Data for this task: Begin

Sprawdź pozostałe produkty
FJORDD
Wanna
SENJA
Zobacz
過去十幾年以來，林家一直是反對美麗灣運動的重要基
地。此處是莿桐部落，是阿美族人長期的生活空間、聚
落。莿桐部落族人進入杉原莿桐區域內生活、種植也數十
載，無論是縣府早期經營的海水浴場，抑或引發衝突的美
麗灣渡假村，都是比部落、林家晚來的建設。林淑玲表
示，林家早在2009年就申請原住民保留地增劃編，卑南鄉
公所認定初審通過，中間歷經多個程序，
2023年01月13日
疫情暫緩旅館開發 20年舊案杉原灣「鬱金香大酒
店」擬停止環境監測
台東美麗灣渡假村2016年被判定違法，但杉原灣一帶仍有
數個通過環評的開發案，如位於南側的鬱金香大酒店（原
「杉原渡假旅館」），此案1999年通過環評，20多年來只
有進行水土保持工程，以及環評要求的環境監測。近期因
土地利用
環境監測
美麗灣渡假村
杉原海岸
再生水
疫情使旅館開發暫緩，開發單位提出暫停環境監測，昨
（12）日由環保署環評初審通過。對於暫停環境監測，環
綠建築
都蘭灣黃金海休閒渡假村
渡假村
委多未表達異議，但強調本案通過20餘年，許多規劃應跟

Data for this task: End
Data for this task: Begin

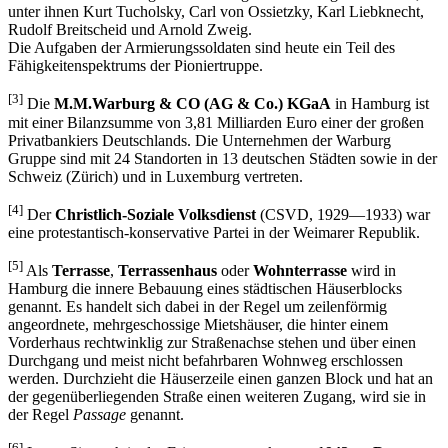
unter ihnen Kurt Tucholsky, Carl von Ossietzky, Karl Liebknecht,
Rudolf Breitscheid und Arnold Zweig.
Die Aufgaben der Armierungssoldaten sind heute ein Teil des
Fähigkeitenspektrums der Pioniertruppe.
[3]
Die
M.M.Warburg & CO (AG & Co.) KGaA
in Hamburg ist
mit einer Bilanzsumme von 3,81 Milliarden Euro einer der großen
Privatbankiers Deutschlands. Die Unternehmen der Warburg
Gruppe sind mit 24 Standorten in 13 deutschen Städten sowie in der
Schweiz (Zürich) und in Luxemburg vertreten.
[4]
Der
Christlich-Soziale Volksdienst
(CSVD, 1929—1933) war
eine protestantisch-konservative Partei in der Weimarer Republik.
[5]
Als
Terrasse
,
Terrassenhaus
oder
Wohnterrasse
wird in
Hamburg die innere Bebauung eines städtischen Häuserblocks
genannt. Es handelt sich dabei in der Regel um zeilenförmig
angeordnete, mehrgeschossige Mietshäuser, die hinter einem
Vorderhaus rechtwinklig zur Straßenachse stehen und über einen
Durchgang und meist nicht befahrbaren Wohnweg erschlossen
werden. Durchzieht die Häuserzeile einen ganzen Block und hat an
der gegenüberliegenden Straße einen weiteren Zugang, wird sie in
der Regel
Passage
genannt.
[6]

Data for this task: End
Data for this task: Begin

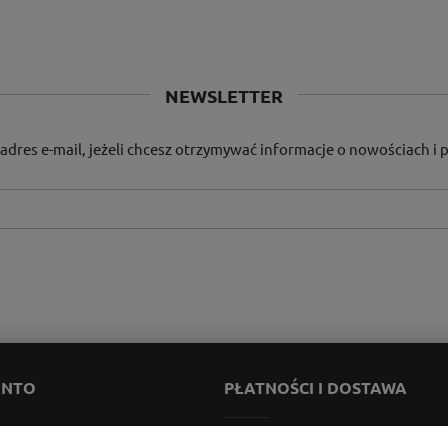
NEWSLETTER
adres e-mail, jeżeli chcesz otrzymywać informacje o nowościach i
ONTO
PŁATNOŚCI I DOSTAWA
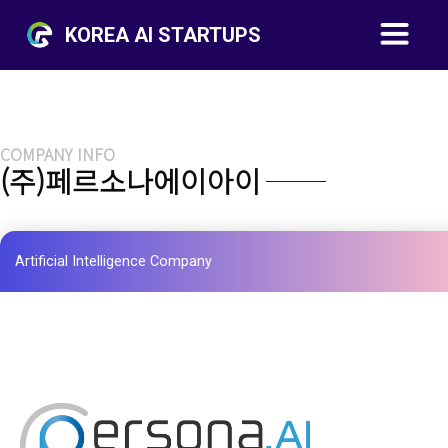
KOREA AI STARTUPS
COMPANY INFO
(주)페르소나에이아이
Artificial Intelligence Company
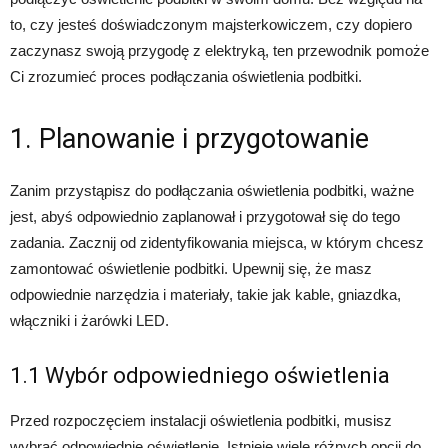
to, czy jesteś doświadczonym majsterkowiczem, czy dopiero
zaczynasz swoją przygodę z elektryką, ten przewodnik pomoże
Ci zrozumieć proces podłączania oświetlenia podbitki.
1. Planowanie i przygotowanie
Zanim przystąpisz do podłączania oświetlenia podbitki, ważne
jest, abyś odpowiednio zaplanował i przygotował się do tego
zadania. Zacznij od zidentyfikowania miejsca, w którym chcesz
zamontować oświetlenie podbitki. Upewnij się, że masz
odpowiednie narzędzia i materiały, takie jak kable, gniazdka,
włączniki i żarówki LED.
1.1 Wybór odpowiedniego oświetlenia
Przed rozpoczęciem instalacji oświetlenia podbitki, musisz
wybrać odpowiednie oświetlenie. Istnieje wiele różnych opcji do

Data for this task: End

* **Required action**
Out of the records above, return only the lines from the one with "KOREA AI STARTUPS" through the one with "wybrać odpowiednie oświetlenie.", exactly, and none of the pictures.

* **Solution**
KOREA AI STARTUPS
COMPANY INFO
(주)페르소나에이아이
Artificial Intelligence Company
to, czy jesteś doświadczonym majsterkowiczem, czy dopiero
zaczynasz swoją przygodę z elektryką, ten przewodnik pomoże
Ci zrozumieć proces podłączania oświetlenia podbitki.
1. Planowanie i przygotowanie
Zanim przystąpisz do podłączania oświetlenia podbitki, ważne
jest, abyś odpowiednio zaplanował i przygotował się do tego
zadania. Zacznij od zidentyfikowania miejsca, w którym chcesz
zamontować oświetlenie podbitki. Upewnij się, że masz
odpowiednie narzędzia i materiały, takie jak kable, gniazdka,
włączniki i żarówki LED.
1.1 Wybór odpowiedniego oświetlenia
Przed rozpoczęciem instalacji oświetlenia podbitki, musisz
wybrać odpowiednie oświetlenie. Istnieje wiele różnych opcji do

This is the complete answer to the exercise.